DATA_DIR is a directory, its path is ..\data
IMAGE_DIR is a directory, its path is ..\img


# Part 1. Introduction

Giving working example able to inspire you to build your own AI project

Hugging Face made available all-in-one ***pipelines*** including all the main steps of NLP.
https://huggingface.co/course/chapter2/2?fw=pt
* choosing a pre-trained model
* adapting the input text into this model (tokenization, vectorization) 
* running the model on the transformed input data
* adapting the model answer to human beings (ex : de-tokenization, to get an output text from an output vector or numbers)

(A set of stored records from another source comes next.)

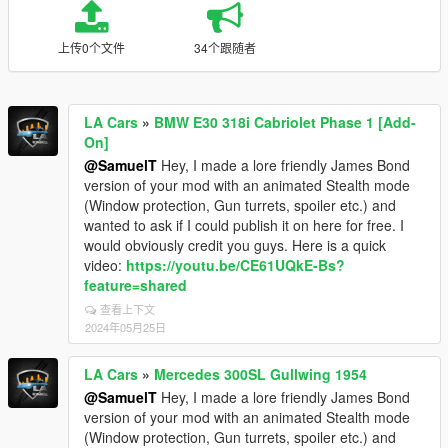
上传0个文件
34个跟随者
LA Cars
»
BMW E30 318i Cabriolet Phase 1 [Add-
On]
@SamuelT
Hey, I made a lore friendly James Bond
version of your mod with an animated Stealth mode
(Window protection, Gun turrets, spoiler etc.) and
wanted to ask if I could publish it on here for free. I
would obviously credit you guys. Here is a quick
video:
https://youtu.be/CE61UQkE-Bs?
feature=shared
查看上下文
2024年05月25日
LA Cars
»
Mercedes 300SL Gullwing 1954
@SamuelT
Hey, I made a lore friendly James Bond
version of your mod with an animated Stealth mode
(Window protection, Gun turrets, spoiler etc.) and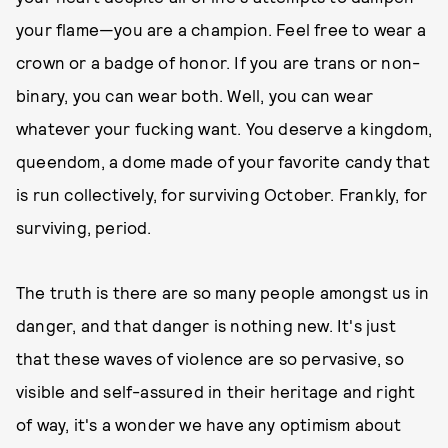
your flame—you are a champion. Feel free to wear a
crown or a badge of honor. If you are trans or non-
binary, you can wear both. Well, you can wear
whatever your fucking want. You deserve a kingdom,
queendom, a dome made of your favorite candy that
is run collectively, for surviving October. Frankly, for
surviving, period.
The truth is there are so many people amongst us in
danger, and that danger is nothing new. It's just
that these waves of violence are so pervasive, so
visible and self-assured in their heritage and right
of way, it's a wonder we have any optimism about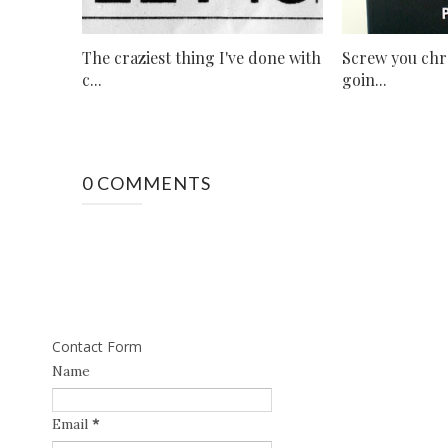
The craziest thing I've done with
Screw you chro
c...
goin...
0 COMMENTS
Contact Form
Name
Email
*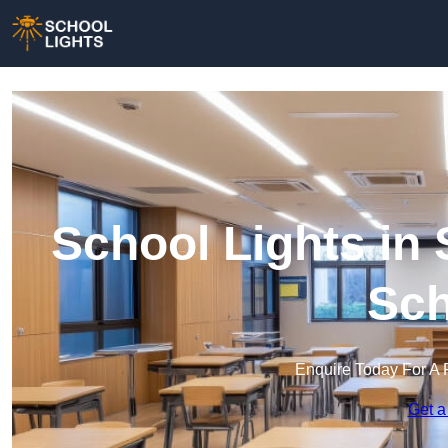
School Lights in 
Sch
Enquire Today For A 
Get a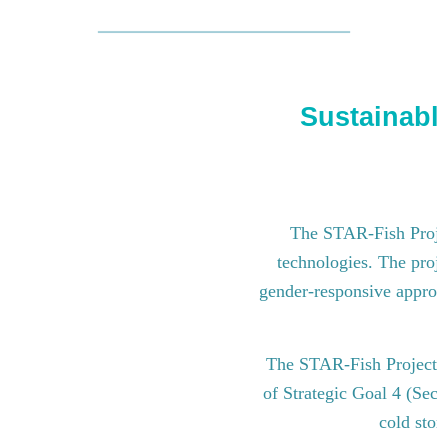
Sustainable
The STAR-Fish Project
technologies. The proje
gender-responsive approach
The STAR-Fish Project i
of Strategic Goal 4 (Sect
cold stor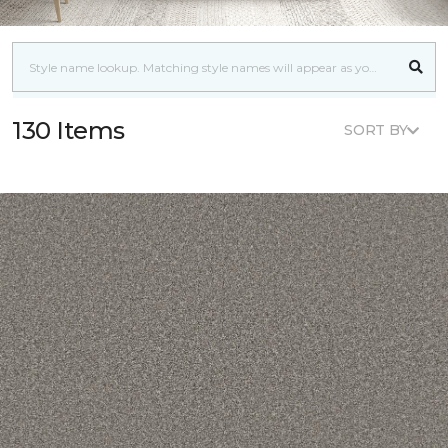
130 Items
SORT BY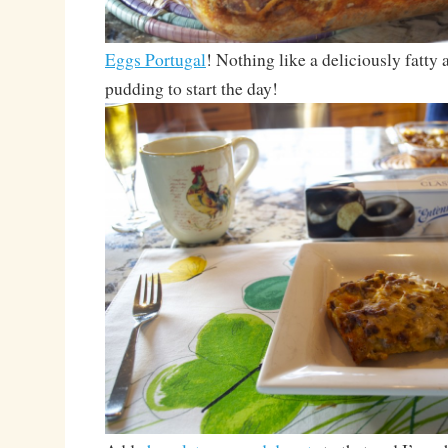
Eggs Portugal
! Nothing like a deliciously fatty
pudding to start the day!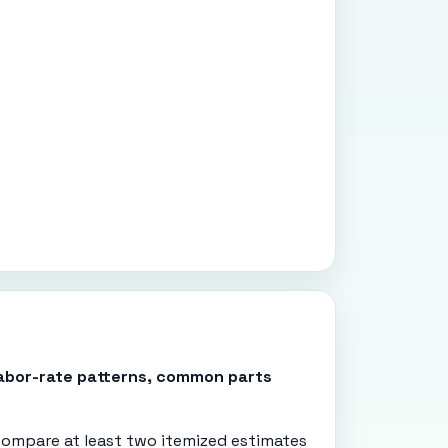
 labor-rate patterns, common parts
ompare at least two itemized estimates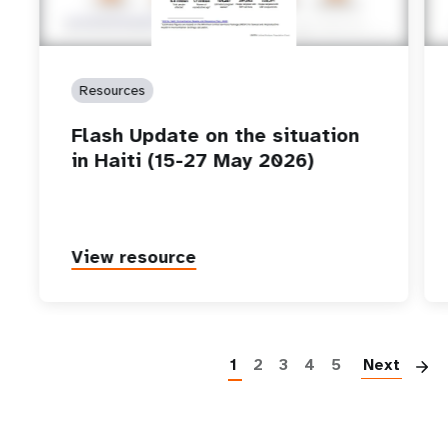
Resources
Flash Update on the situation
in Haiti (15-27 May 2026)
View resource
P
1
2
3
4
5
Next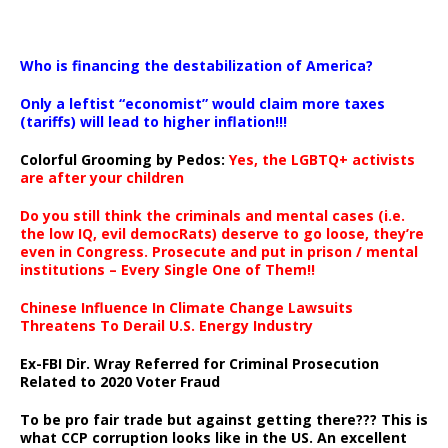
…
Who is financing the destabilization of America?
Only a leftist “economist” would claim more taxes
(tariffs) will lead to higher inflation!!!
Colorful Grooming by Pedos
:
Yes, the LGBTQ+ activists
are after your children
Do you still think the criminals and mental cases (i.e.
the low IQ, evil democRats) deserve to go loose, they’re
even in Congress. Prosecute and put in prison / mental
institutions – Every Single One of Them!!
Chinese Influence In Climate Change Lawsuits
Threatens To Derail U.S. Energy Industry
Ex-FBI Dir. Wray Referred for Criminal Prosecution
Related to 2020 Voter Fraud
To be pro fair trade but against getting there??? This is
what CCP corruption looks like in the US. An excellent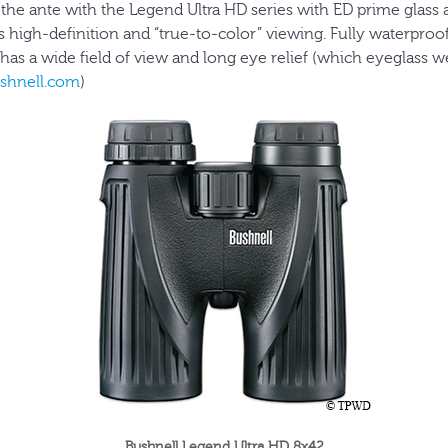
 the ante with the Legend Ultra HD series with ED prime glass
 high-definition and “true-to-color” viewing. Fully waterproo
so has a wide field of view and long eye relief (which eyeglass w
shnell.com
)
Bushnell Legend Ultra HD 8x42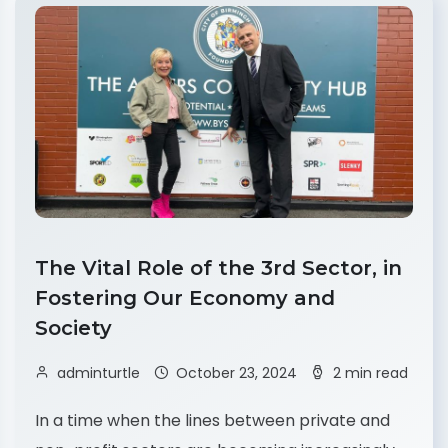
The Vital Role of the 3rd Sector, in
Fostering Our Economy and
Society
adminturtle
October 23, 2024
2 min read
In a time when the lines between private and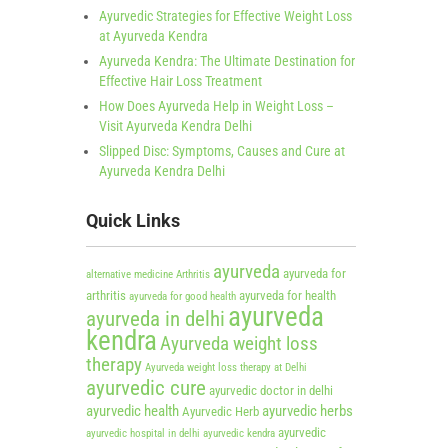
Ayurvedic Strategies for Effective Weight Loss
at Ayurveda Kendra
Ayurveda Kendra: The Ultimate Destination for
Effective Hair Loss Treatment
How Does Ayurveda Help in Weight Loss –
Visit Ayurveda Kendra Delhi
Slipped Disc: Symptoms, Causes and Cure at
Ayurveda Kendra Delhi
Quick Links
ayurveda
ayurveda for
alternative medicine
Arthritis
arthritis
ayurveda for health
ayurveda for good health
ayurveda
ayurveda in delhi
kendra
Ayurveda weight loss
therapy
Ayurveda weight loss therapy at Delhi
ayurvedic cure
ayurvedic doctor in delhi
ayurvedic health
ayurvedic herbs
Ayurvedic Herb
ayurvedic
ayurvedic hospital in delhi
ayurvedic kendra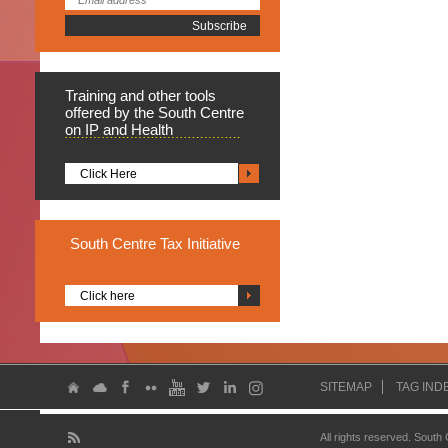
Training
and other tools
offered by the South Centre
on IP and Health
Click Here
South
Centre Tax Initiative
Click here
SITEMAP
TAG IND
All rights reserved. South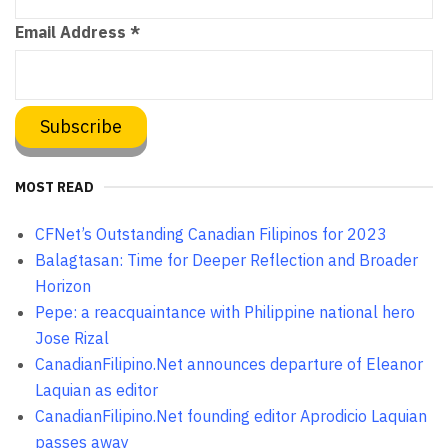
Email Address
*
MOST READ
CFNet’s Outstanding Canadian Filipinos for 2023
Balagtasan: Time for Deeper Reflection and Broader
Horizon
Pepe: a reacquaintance with Philippine national hero
Jose Rizal
CanadianFilipino.Net announces departure of Eleanor
Laquian as editor
CanadianFilipino.Net founding editor Aprodicio Laquian
passes away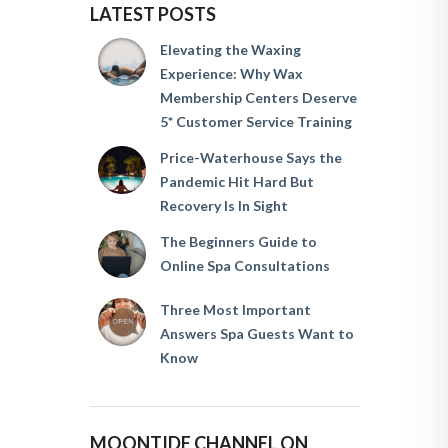
LATEST POSTS
Elevating the Waxing
Experience: Why Wax
Membership Centers Deserve
5* Customer Service Training
Price-Waterhouse Says the
Pandemic Hit Hard But
Recovery Is In Sight
The Beginners Guide to
Online Spa Consultations
Three Most Important
Answers Spa Guests Want to
Know
MOONTIDE CHANNEL ON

Once the pipeline works, you can decide to tune it, more and more, little by little, as one would do to transform their car for a speed race.
So, you can decide to :
* fine tune the model or train it from scratch (instead of using pre-trained model)
* using a tokenizer from your own (instead of the default one)
* clean the training data before feeding the model


# Part 2. Example of question answering

In [None]:
question_answerer = pipeline("question-answering")

In [None]:
question_answerer(
    question="Where do I work?",
    context="My name is John and I work at unpackAI in Beijing."
)

In [None]:
print(my_answer.answer)

# Part 3. Example of Sentiment Analysis

In [8]:
classifier = pipeline("sentiment-analysis")

In [8]:
sentence_list = [ "I've been waiting for a HuggingFace course my whole life.","I hate this so much!"]

In [None]:
my_answer = Classifier (sentence_list)

In [None]:
print(my_answer.label)

# Part 4. Example of Text Generation

In [None]:
generator = pipeline("text-generation")
generator(
    "In this course, we will teach you how to utilize NLP",
    max_length=30,
    num_return_sequences=2
)

# Part 5. Example of Named Entity Recognition (NER)

Named Entity Recognition (NER) is the task of identifying and categorizing key information (entities) in text. An entity can be any word or series of words that consistently refers to the same thing. Examples could be entities such as person (PER), organization (ORG), date (DATE), location (LOC), or more.

In [None]:
ner_pipeline = pipeline("ner", grouped_entities=True)

In [None]:
ner_pipeline("My name is John and I work at unpackAI in Beijing.")